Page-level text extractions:
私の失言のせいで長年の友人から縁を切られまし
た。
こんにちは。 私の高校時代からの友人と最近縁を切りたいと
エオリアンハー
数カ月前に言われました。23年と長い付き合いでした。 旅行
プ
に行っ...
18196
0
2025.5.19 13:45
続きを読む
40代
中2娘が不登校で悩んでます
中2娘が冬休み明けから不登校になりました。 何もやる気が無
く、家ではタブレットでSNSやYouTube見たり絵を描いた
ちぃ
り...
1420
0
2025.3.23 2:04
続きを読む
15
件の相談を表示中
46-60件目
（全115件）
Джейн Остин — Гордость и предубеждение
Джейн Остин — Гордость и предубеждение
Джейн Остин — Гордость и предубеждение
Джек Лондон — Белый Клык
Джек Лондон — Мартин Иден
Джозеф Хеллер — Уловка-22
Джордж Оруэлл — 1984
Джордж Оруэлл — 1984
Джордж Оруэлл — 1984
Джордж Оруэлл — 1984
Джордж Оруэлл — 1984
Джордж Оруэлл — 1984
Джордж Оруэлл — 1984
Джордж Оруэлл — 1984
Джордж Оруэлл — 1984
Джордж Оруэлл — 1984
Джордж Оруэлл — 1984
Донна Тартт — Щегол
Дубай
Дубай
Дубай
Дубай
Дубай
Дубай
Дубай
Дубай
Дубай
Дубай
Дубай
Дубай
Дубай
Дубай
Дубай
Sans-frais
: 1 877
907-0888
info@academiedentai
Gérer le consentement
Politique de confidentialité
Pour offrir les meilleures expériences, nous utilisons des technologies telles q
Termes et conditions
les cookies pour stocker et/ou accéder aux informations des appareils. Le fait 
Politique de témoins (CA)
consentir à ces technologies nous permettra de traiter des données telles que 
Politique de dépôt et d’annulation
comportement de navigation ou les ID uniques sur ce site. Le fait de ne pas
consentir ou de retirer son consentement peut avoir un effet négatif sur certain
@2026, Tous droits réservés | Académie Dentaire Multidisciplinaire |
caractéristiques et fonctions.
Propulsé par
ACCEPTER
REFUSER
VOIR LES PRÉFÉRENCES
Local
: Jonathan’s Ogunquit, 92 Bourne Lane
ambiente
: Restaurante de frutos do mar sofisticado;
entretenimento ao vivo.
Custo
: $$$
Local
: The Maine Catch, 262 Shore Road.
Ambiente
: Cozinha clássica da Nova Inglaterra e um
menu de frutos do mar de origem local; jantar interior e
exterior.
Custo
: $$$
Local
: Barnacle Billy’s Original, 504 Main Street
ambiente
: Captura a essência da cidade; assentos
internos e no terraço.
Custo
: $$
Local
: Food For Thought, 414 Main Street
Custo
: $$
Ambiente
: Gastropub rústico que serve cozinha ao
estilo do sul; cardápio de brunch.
==
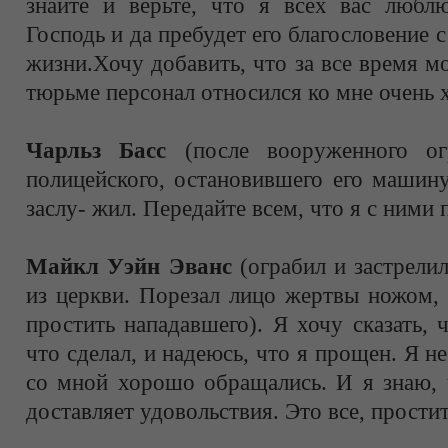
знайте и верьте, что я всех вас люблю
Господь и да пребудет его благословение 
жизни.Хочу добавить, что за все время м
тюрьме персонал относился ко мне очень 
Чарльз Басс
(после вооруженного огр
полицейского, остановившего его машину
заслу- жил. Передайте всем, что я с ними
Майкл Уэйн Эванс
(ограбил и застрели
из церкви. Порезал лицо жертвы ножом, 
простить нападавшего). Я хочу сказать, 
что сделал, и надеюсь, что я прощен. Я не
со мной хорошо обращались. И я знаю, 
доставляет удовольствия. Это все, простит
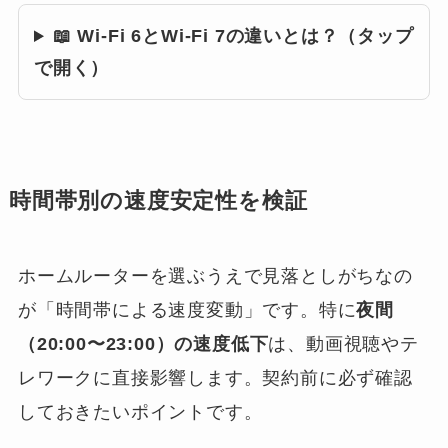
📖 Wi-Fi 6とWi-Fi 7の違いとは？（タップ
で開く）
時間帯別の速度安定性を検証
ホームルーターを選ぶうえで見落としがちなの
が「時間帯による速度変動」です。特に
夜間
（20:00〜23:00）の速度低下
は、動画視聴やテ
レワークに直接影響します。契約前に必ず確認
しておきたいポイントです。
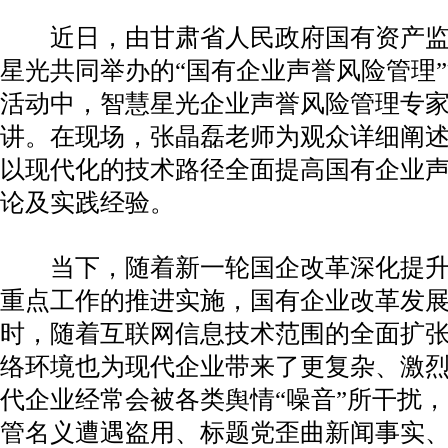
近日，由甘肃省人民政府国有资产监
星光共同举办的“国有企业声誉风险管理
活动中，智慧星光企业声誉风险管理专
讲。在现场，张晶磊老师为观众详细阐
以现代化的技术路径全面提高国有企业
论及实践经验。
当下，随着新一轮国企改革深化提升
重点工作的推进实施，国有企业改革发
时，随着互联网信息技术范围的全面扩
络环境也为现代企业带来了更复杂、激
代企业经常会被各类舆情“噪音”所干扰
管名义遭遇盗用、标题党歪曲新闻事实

Problem description
Filter the entries down to the lines holding the string "fait". Copy each of those lines.

Output below
les cookies pour stocker et/ou accéder aux informations des appareils. Le fait 
comportement de navigation ou les ID uniques sur ce site. Le fait de ne pas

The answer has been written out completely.